At the moment I need this information about the following cities:
Bilbao
Barcelona
Benidorm
Gran Canaria
Seville

It would be so great, when you help me out with this information. 
If there is anyone interested, I would like to write a book about Christmas traditions
The information is intended for this purpose:santa::xmasunwrap::santaface:

I hope it is not a problem when I post this post for the other cities in the respective forums.


----------



## xabiaxica

:welcome:
I've moved your post to the Media Requests area of the forum, which is where requests such as your must be posted

Good luck with your book


----------



## Agent

Nobody who can help me?


----------



## baldilocks

Agent said:


> Hey Everybody,
> 
> I am currently working on an christmas index that will contain various information including:
> "Roughly Cost of Alc Drink in Christmas Market"
> "Roughly Cost of Non-Alc Drink in Christmas Market"
> "Typical Christmas Dish"
> "Typical Christmas Drink"
> "Typical Non Alcoholic Drink"
> 
> At the moment I need this information about the following cities:
> Bilbao
> Barcelona
> Benidorm
> Gran Canaria
> Seville
> 
> It would be so great, when you help me out with this information.
> If there is anyone interested, I would like to write a book about Christmas traditions
> The information is intended for this purpose:santa::xmasunwrap::santaface:
> 
> I hope it is not a problem when I post this post for the other cities in the respective forums.

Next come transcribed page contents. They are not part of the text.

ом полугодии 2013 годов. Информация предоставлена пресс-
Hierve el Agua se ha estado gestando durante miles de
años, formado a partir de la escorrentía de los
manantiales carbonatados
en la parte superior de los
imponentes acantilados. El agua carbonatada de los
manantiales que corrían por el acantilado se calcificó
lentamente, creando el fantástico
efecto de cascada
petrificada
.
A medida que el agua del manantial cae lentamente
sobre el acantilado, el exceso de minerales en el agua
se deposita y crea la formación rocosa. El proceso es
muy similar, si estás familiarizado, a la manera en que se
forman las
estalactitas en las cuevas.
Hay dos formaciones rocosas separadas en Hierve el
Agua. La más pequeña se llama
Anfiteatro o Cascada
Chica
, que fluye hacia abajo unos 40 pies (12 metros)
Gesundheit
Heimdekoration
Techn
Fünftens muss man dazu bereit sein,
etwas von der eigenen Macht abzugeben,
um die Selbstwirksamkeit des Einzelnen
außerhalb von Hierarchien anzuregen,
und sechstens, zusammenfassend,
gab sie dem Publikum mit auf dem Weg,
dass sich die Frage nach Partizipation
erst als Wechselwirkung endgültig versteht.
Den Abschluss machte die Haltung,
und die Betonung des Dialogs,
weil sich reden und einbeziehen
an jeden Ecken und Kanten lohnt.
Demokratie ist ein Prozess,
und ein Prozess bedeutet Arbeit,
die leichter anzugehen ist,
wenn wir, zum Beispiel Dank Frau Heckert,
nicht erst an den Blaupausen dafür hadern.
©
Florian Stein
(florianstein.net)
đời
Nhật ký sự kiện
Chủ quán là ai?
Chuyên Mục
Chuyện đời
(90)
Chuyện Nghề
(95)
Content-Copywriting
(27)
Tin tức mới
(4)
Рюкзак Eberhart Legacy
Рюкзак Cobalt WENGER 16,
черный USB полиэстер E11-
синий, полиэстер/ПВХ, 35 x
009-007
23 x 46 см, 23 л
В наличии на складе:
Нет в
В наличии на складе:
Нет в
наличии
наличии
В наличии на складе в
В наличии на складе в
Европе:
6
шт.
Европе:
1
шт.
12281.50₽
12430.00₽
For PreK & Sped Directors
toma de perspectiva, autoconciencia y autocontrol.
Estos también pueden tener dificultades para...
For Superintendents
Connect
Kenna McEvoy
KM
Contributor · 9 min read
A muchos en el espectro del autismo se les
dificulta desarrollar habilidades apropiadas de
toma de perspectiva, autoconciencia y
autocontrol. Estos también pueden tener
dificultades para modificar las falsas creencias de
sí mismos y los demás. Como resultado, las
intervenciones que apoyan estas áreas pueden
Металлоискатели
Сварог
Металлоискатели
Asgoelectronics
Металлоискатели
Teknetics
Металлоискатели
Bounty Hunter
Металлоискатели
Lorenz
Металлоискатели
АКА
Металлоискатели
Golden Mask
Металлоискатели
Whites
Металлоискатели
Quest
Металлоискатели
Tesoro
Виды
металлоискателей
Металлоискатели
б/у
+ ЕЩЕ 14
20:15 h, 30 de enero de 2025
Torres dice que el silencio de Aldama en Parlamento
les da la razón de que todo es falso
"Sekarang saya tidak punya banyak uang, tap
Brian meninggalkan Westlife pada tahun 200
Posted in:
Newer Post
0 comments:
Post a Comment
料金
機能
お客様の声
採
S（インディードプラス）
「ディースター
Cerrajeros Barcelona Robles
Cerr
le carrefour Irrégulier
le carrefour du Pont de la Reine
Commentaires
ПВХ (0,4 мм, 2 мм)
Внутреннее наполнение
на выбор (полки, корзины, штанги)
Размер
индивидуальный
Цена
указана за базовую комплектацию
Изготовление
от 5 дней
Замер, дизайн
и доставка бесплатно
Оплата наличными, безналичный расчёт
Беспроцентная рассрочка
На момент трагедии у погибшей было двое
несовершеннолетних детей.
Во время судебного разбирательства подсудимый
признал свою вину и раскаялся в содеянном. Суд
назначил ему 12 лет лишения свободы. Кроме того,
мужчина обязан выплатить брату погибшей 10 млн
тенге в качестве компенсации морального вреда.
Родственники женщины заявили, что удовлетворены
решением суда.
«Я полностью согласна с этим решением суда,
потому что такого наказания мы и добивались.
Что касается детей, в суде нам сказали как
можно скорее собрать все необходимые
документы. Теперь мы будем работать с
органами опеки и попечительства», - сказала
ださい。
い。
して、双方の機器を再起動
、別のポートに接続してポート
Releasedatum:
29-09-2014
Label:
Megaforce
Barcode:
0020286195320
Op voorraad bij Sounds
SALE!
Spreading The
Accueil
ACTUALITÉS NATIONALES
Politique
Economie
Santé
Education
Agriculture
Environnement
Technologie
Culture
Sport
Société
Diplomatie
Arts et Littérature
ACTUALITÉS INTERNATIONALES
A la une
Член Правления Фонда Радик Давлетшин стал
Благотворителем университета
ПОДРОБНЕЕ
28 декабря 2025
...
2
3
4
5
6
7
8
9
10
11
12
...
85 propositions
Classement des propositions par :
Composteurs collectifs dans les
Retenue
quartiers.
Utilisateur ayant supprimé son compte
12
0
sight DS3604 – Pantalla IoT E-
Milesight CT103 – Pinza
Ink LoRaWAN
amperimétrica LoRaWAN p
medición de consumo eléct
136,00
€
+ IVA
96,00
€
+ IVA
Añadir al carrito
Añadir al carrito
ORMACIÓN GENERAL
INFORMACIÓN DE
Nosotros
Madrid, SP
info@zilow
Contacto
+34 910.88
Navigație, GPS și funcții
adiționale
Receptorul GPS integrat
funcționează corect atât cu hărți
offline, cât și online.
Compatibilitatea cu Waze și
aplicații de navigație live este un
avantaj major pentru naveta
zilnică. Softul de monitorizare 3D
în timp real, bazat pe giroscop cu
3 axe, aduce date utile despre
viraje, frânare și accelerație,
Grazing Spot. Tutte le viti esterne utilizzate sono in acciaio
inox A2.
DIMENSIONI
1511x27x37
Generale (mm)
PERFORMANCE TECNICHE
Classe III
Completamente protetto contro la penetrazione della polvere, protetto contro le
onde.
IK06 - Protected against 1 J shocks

I'm not entirely sure what you mean by your requests. 
What do you mean by "Christmas Market?"
Cost of alcoholic /non-alcoholic drinks - do you mean by glass/cup in a bar or by the bottle or...? Are you including things like a cup/glass of Café con leche (milky coffee)? café cortado? orange juice, etc.
What do you mean by "Typical Christmas Dish," "Typical Christmas Drink," "Typical Non Alcoholic Drink" ?? are you talking about eating out in a bar or restaurant? or at home? or visiting friends/family?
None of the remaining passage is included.